Task brief: In the entries below, every line with the string "вопрос" is to be reported.

Dataset extract:

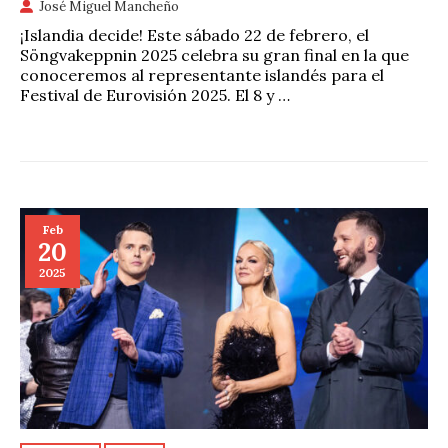
José Miguel Mancheño
¡Islandia decide! Este sábado 22 de febrero, el
Söngvakeppnin 2025 celebra su gran final en la que
conoceremos al representante islandés para el
Festival de Eurovisión 2025. El 8 y …
Feb
20
2025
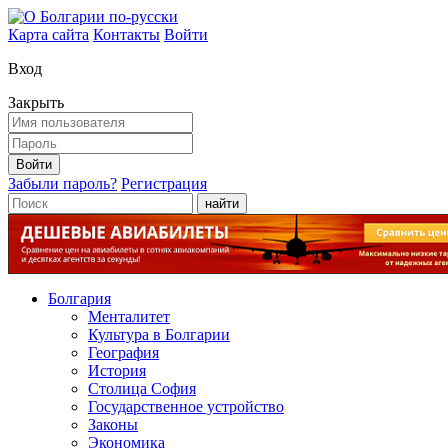
Карта сайта
Контакты
Войти
Вход
Закрыть
Войти
Забыли пароль?
Регистрация
найти
Болгария
Менталитет
Культура в Болгарии
География
История
Столица София
Государственное устройство
Законы
Экономика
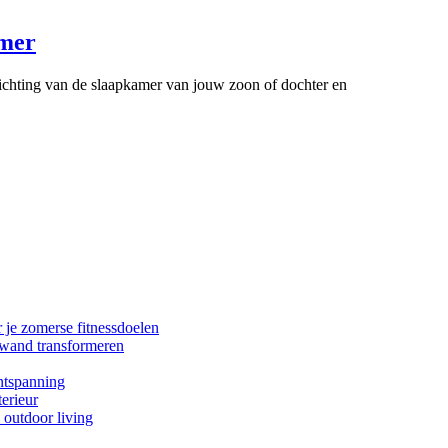
amer
ichting van de slaapkamer van jouw zoon of dochter en
r je zomerse fitnessdoelen
 wand transformeren
ntspanning
erieur
outdoor living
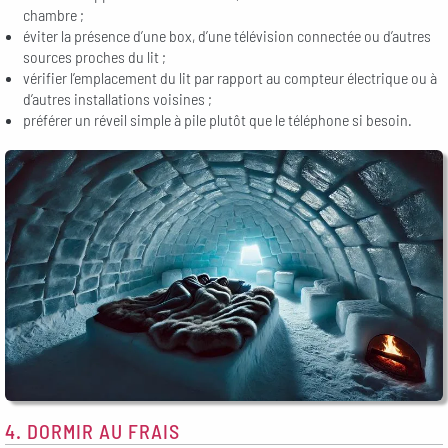
chambre ;
éviter la présence d’une box, d’une télévision connectée ou d’autres
sources proches du lit ;
vérifier l’emplacement du lit par rapport au compteur électrique ou à
d’autres installations voisines ;
préférer un réveil simple à pile plutôt que le téléphone si besoin.
4. DORMIR AU FRAIS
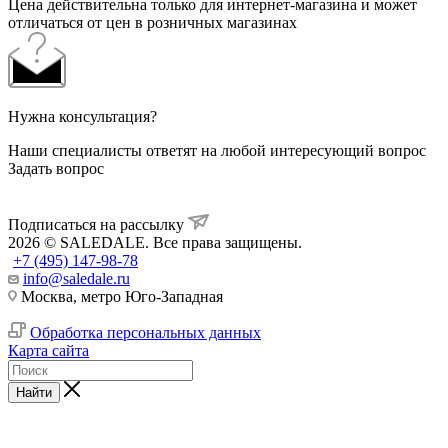
Цена действительна только для интернет-магазина и может
отличаться от цен в розничных магазинах
Нужна консультация?
Наши специалисты ответят на любой интересующий вопрос
Задать вопрос
Подписаться на рассылку
2026 © SALEDALE. Все права защищены.
+7 (495) 147-98-78
info@saledale.ru
Москва, метро Юго-Западная
Обработка персональных данных
Карта сайта
Найти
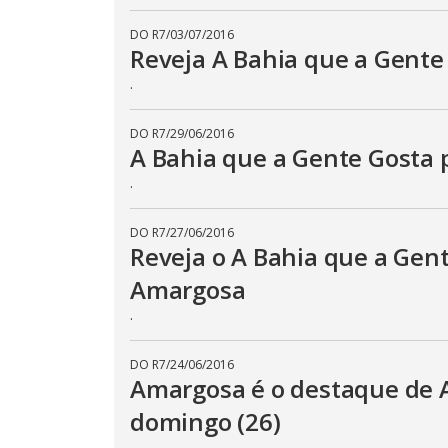
DO R7
/
03/07/2016
Reveja A Bahia que a Gent
.
DO R7
/
29/06/2016
A Bahia que a Gente Gosta 
.
DO R7
/
27/06/2016
Reveja o A Bahia que a Gen
Amargosa
.
DO R7
/
24/06/2016
Amargosa é o destaque de A
domingo (26)
.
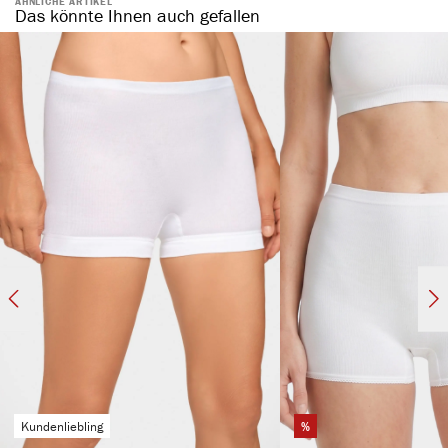
ÄHNLICHE ARTIKEL
Das könnte Ihnen auch gefallen
Kundenliebling
%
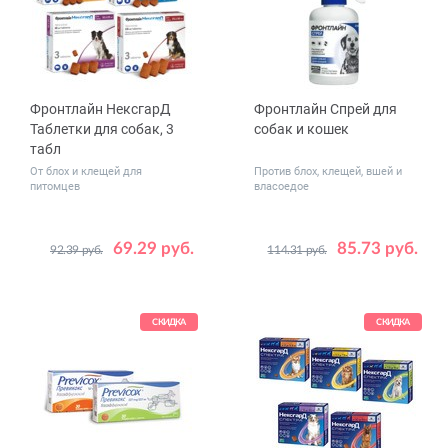
Фронтлайн НексгарД
Фронтлайн Спрей для
Таблетки для собак, 3
собак и кошек
табл
От блох и клещей для
Против блох, клещей, вшей и
питомцев
власоедое
69.29 руб.
85.73 руб.
92.39 руб.
114.31 руб.
Вес
Объем,
2 - 4
4 - 10
250
животного,
мл
10 - 25
кг
25 - 50
СКИДКА
СКИДКА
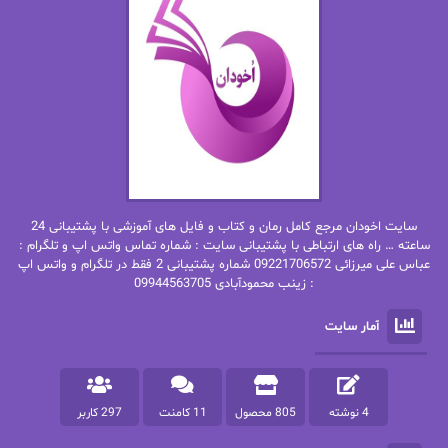
ان اچ کلاین بام
باران
بهار
بهار سلطانی
بهاره حسنی
بهاره شیرازی
بهاره غفرانی
بهاره.م
بهنام رستاقی
بیتا فرخی
سایت اخودان مرجع کامل رمان و کتاب و فایل های آموزشی با پشتیبانی 24
پاتریشیا ویلسون
پرتو فرهمند
ساعته … راه های ارتباطی با پشتیبانی سایت : شماره تماس واتس اپ و تلگرام :
عباس علی میرزائی 09221706572 شماره پشتیبانی 2 فقط در تلگرام و واتس اپ
: زینب محمودآبادی 09944563705
پرستو
پرستو اسحقی
آمار سایت
پرستو مهاجر
پرستو_س
پرنیا tkd
پرهام رسولی
4 نوشته
805 محصول
11 کامنت
297 کاربر
پروانه قدیمی
پروانه محمدی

Task result:
Наши специалисты ответят на любой интересующий вопрос
Задать вопрос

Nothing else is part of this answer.